Avoid random samples:
- It is attractive because it “preserves distribution”.
- But this eliminates all multivariate structures
- We couldn’t find a good use case
# Honesty warnings
We used a dataset, a missing rate (20%), a procedure (a procedure (Tricky), and a downstream model (random forest). Your setup may vary. The literature suggests that on other datasets, Musforest And mice often do better. Our finding that competition for simple methods is real, but not universal.
# The bottom line
We went into this experiment expecting that sophisticated visualization methods are worth the complexity.

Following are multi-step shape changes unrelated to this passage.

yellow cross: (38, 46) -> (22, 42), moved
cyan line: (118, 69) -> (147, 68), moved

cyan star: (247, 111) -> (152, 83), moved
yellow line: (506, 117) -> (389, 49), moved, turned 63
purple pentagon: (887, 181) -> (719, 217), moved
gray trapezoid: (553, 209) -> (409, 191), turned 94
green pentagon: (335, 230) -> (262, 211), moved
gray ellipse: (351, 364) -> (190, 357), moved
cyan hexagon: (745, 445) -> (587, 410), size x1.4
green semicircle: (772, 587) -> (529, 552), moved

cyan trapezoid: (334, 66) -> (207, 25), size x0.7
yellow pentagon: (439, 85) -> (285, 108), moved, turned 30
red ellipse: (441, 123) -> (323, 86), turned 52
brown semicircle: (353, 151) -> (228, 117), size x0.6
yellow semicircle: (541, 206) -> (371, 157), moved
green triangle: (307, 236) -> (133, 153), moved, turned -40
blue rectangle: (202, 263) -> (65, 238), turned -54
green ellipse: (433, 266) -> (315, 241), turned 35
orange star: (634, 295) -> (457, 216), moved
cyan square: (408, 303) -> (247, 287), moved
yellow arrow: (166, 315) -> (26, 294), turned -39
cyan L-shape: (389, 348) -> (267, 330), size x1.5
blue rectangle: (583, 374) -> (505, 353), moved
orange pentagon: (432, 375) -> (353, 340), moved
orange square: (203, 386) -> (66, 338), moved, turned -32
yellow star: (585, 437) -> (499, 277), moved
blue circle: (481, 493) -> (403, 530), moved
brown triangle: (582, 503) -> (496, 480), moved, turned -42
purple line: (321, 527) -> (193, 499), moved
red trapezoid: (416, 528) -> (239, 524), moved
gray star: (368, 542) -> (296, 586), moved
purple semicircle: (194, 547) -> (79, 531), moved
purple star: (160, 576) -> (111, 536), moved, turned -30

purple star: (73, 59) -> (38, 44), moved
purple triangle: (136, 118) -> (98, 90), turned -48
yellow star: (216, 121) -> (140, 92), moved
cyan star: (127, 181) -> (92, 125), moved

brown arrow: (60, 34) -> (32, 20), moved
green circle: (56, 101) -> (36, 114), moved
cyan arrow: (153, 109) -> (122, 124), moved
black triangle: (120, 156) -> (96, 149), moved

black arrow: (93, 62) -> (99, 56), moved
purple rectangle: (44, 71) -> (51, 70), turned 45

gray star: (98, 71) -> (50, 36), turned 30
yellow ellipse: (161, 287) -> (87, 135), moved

Instead, we found that for predictive accuracy, the humble mean held its own, while completely failing to preserve the relationships between features.
The lesson is not “always use defamation in the sense.” It “knows what you’re optimizing for.”


Photo by author
If you just need predictions, start simple. Test if KNN or RATS actually helps your data. Don’t assume they will.
If you need the correlation structure for downstream analysis, mean will quietly destroy it while giving you reasonably accurate numbers. It’s a trap.
And whatever you do, measure your properties before using KNN. Trust us on this.
Nate Rosedy A data scientist and product strategist. He is also an adjunct professor teaching analytics, and the founder of StrataScratch, a platform that helps data scientists prepare for their interviews with real interview questions from top companies. Netcareer writes on the latest trends in the market, gives interview tips, shares data science projects, and covers everything SQL.